Estimation of viral-induced phytoplankton mortality using the modified dilution method

Susan A. Kimmance and Corina P. D. Brussaard

Full Citation: Kimmance, S. A., and C. P. D. Brussaard. 2010. Estimation of viralinduced phytoplankton mortality using the modified dilution method, p. 65-73. In S. W. Wilhelm, M. G. Weinbauer, and C. A. Suttle [eds.], Manual of Aquatic Viral Ecology. ASLO. [DOI 10.4319/mave.2010.978-0-9845591-0-7.65]

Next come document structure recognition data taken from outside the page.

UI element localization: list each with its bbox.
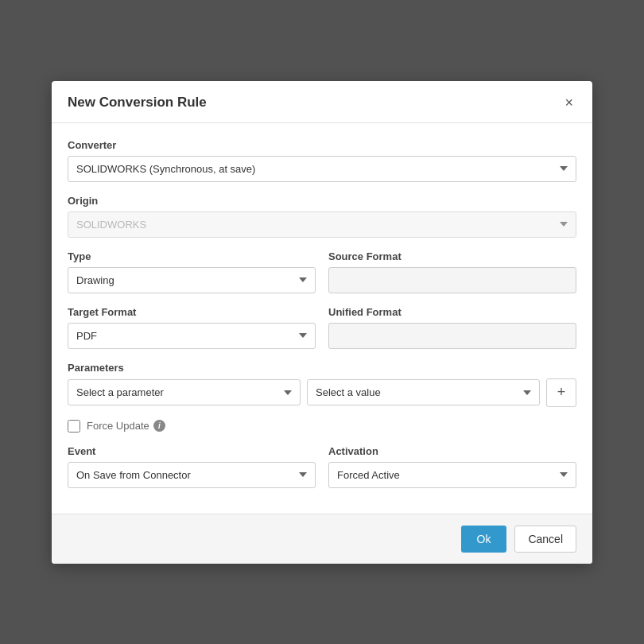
add-parameter-button[interactable]: + <box>546 378 576 407</box>
target-format-group: Target Format PDF <box>68 306 316 349</box>
parameters-row: Select a parameter Select a value + <box>68 378 576 407</box>
unified-format-group: Unified Format PDF <box>328 306 576 349</box>
dialog-footer: Ok Cancel <box>52 514 592 564</box>
force-update-checkbox[interactable] <box>68 420 80 433</box>
parameters-group: Parameters Select a parameter Select a v… <box>68 362 576 407</box>
type-source-row: Type Drawing Source Format SLDDRW <box>68 250 576 306</box>
target-unified-row: Target Format PDF Unified Format PDF <box>68 306 576 362</box>
force-update-label: Force Update i <box>87 420 165 432</box>
type-group: Type Drawing <box>68 250 316 293</box>
type-select[interactable]: Drawing <box>68 267 316 293</box>
event-label: Event <box>68 445 316 457</box>
dialog-header: New Conversion Rule × <box>52 81 592 123</box>
source-format-input: SLDDRW <box>328 267 576 293</box>
converter-group: Converter SOLIDWORKS (Synchronous, at sa… <box>68 139 576 182</box>
value-select[interactable]: Select a value <box>307 379 540 405</box>
dialog: New Conversion Rule × Converter SOLIDWOR… <box>52 81 592 564</box>
parameters-label: Parameters <box>68 362 576 374</box>
origin-label: Origin <box>68 195 576 207</box>
origin-select[interactable]: SOLIDWORKS <box>68 211 576 238</box>
ok-button[interactable]: Ok <box>461 526 507 553</box>
event-select[interactable]: On Save from Connector <box>68 462 316 488</box>
unified-format-input: PDF <box>328 323 576 349</box>
target-format-label: Target Format <box>68 306 316 318</box>
event-activation-row: Event On Save from Connector Activation … <box>68 445 576 501</box>
origin-group: Origin SOLIDWORKS <box>68 195 576 238</box>
event-group: Event On Save from Connector <box>68 445 316 488</box>
activation-group: Activation Forced Active <box>328 445 576 488</box>
converter-label: Converter <box>68 139 576 151</box>
cancel-button[interactable]: Cancel <box>514 526 576 553</box>
info-icon: i <box>153 420 165 432</box>
target-format-select[interactable]: PDF <box>68 323 316 349</box>
converter-select[interactable]: SOLIDWORKS (Synchronous, at save) <box>68 156 576 182</box>
activation-label: Activation <box>328 445 576 457</box>
dialog-title: New Conversion Rule <box>68 95 207 111</box>
unified-format-label: Unified Format <box>328 306 576 318</box>
type-label: Type <box>68 250 316 262</box>
force-update-row: Force Update i <box>68 420 576 433</box>
source-format-label: Source Format <box>328 250 576 262</box>
source-format-group: Source Format SLDDRW <box>328 250 576 293</box>
dialog-body: Converter SOLIDWORKS (Synchronous, at sa… <box>52 123 592 514</box>
activation-select[interactable]: Forced Active <box>328 462 576 488</box>
parameter-select[interactable]: Select a parameter <box>68 379 301 405</box>
close-button[interactable]: × <box>561 94 576 111</box>
dialog-overlay: New Conversion Rule × Converter SOLIDWOR… <box>0 0 644 644</box>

ABSTRACT: The modified dilution assay aims to partition phytoplankton mortality into virus- versus grazing-induced fractions and has previously been applied to several different environments to determine viral lysis rates of natural phytoplankton. The method involves creating a gradient of both grazing and viral lysis by dilution with different proportions of grazer- and virus-free filtrate, and assessing the subsequent impact on phytoplankton growth rates. We have conducted a critical evaluation of this method, and reviewed published data sets obtained using this approach to examine the utility of the modified dilution assay for estimating viral mortality rates. We provide modifications and improvements that have been incorporated into the method since it was first developed, and suggest recommendations for improving experimental success in less productive oligotrophic environments. Published data show that viral lysis rates vary between different algal groups and in response to environmental conditions. Results also suggest that this method has the potential to be a useful tool for estimating the impact of viruses on phytoplankton populations, but that the measurement of natural, low viral lysis rates (<0.1 d–-1) can challenge the application of this approach. Ultimately, however, the limitation of this method is associated with dilution of specific phytoplankton populations at low abundance.